(Page-level text extractions)
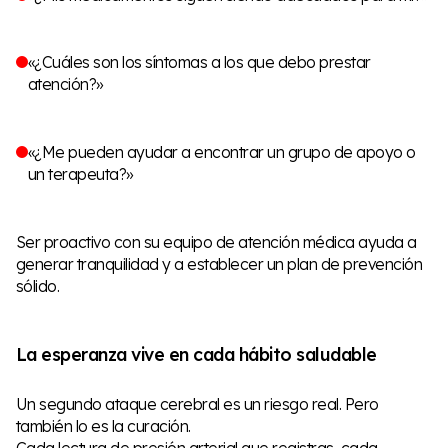
«¿Cuáles son los síntomas a los que debo prestar
atención?»
«¿Me pueden ayudar a encontrar un grupo de apoyo o
un terapeuta?»
Ser proactivo con su equipo de atención médica ayuda a
generar tranquilidad y a establecer un plan de prevención
sólido.
La esperanza vive en cada hábito saludable
Un segundo ataque cerebral es un riesgo real. Pero
también lo es la curación.
Cada lectura de presión arterial que registras, cada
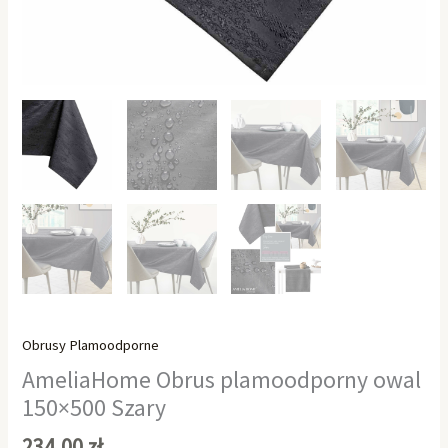
Obrusy Plamoodporne
AmeliaHome Obrus plamoodporny owal
150×500 Szary
234,00
zł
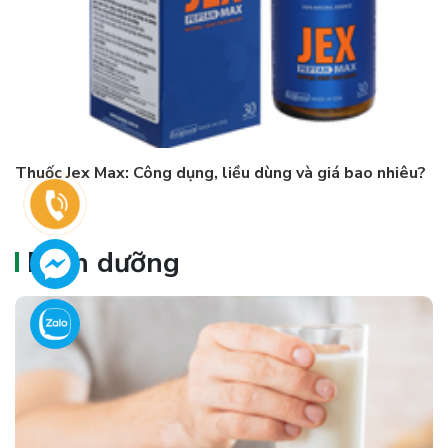
Thuốc Jex Max: Công dụng, liều dùng và giá bao nhiêu?
Dinh dưỡng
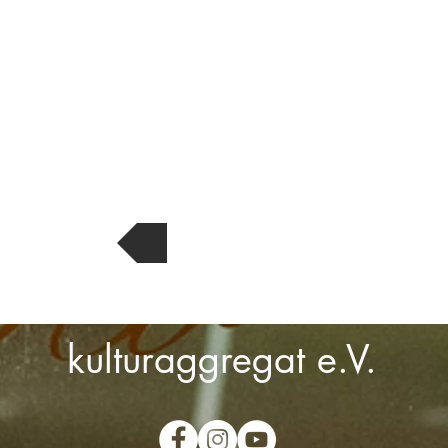
Programm
kulturaggregat e.V.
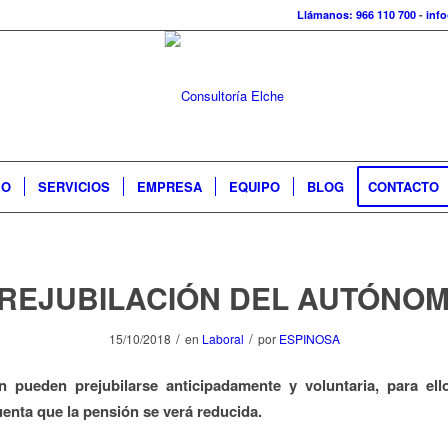
Llámanos: 966 110 700
-
inf
IO
SERVICIOS
EMPRESA
EQUIPO
BLOG
CONTACTO
REJUBILACIÓN DEL AUTÓNO
/
/
15/10/2018
en
Laboral
por
ESPINOSA
n pueden prejubilarse anticipadamente y voluntaria, para el
uenta que la pensión se verá reducida.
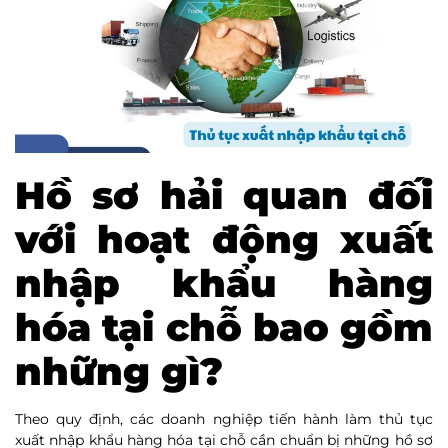
Hồ sơ hải quan đối
với hoạt động xuất
nhập khẩu hàng
hóa tại chỗ bao gồm
những gì?
Theo quy định, các doanh nghiệp tiến hành làm thủ tục
xuất nhập khẩu hàng hóa tại chỗ cần chuẩn bị những hồ sơ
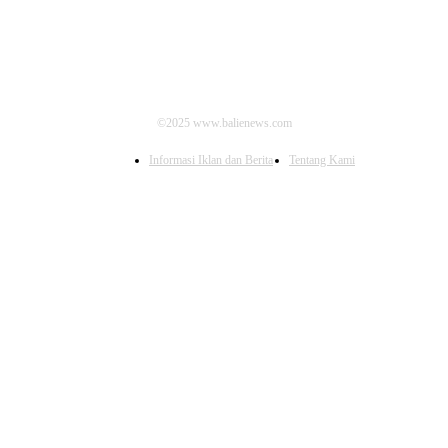
©2025 www.balienews.com
Informasi Iklan dan Berita
Tentang Kami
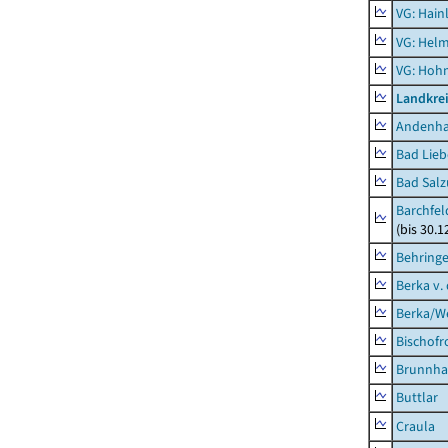
VG: Hainl
VG: Helm
VG: Hoh
Landkrei
Andenh
Bad Lieb
Bad Salz
Barchfe
(bis 30.1
Behring
Berka v. 
Berka/We
Bischofr
Brunnha
Buttlar
Craula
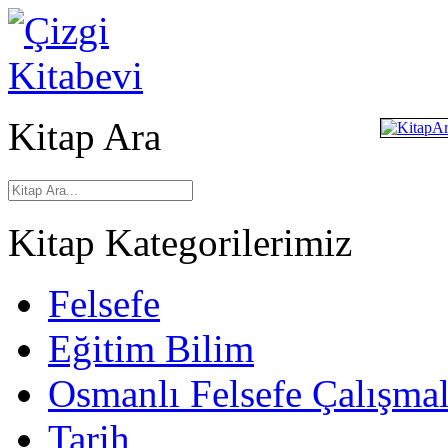
Kitap Ara
Kitap Kategorilerimiz
Felsefe
Eğitim Bilim
Osmanlı Felsefe Çalışmal
Tarih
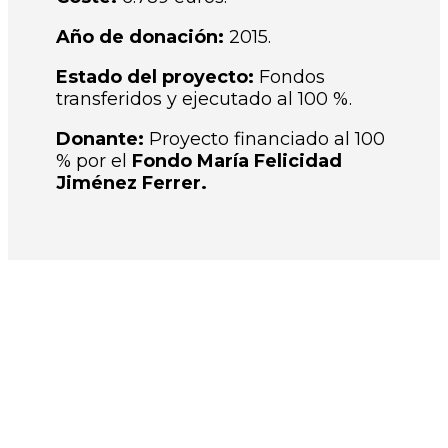
Año de donación:
2015.
Estado del proyecto:
Fondos
transferidos y ejecutado al 100 %.
Donante:
Proyecto financiado al 100
% por el
Fondo María Felicidad
Jiménez Ferrer.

Exercise: Set each line of the records down again exactly as it reads. Omit the pictures.

Task response:
«¿Cuáles son los síntomas a los que debo prestar
atención?»
«¿Me pueden ayudar a encontrar un grupo de apoyo o
un terapeuta?»
Ser proactivo con su equipo de atención médica ayuda a
generar tranquilidad y a establecer un plan de prevención
sólido.
La esperanza vive en cada hábito saludable
Un segundo ataque cerebral es un riesgo real. Pero
también lo es la curación.
Cada lectura de presión arterial que registras, cada
Obrusy Plamoodporne
AmeliaHome Obrus plamoodporny owal
150×500 Szary
234,00
zł
Thuốc Jex Max: Công dụng, liều dùng và giá bao nhiêu?
Dinh dưỡng
Programm
kulturaggregat e.V.
Llámanos: 966 110 700
-
inf
IO
SERVICIOS
EMPRESA
EQUIPO
BLOG
CONTACTO
REJUBILACIÓN DEL AUTÓNO
/
/
15/10/2018
en
Laboral
por
ESPINOSA
n pueden prejubilarse anticipadamente y voluntaria, para el
uenta que la pensión se verá reducida.
Hồ sơ hải quan đối
với hoạt động xuất
nhập khẩu hàng
hóa tại chỗ bao gồm
những gì?
Theo quy định, các doanh nghiệp tiến hành làm thủ tục
xuất nhập khẩu hàng hóa tại chỗ cần chuẩn bị những hồ sơ
©2025 www.balienews.com
Informasi Iklan dan Berita
Tentang Kami
VG: Hainl
VG: Helm
VG: Hoh
Landkrei
Andenh
Bad Lieb
Bad Salz
Barchfe
(bis 30.1
Behring
Berka v. 
Berka/We
Bischofr
Brunnha
Buttlar
Craula
Kitap Ara
Kitap Kategorilerimiz
Felsefe
Eğitim Bilim
Osmanlı Felsefe Çalışmal
Tarih
Año de donación:
2015.
Estado del proyecto:
Fondos
transferidos y ejecutado al 100 %.
Donante:
Proyecto financiado al 100
% por el
Fondo María Felicidad
Jiménez Ferrer.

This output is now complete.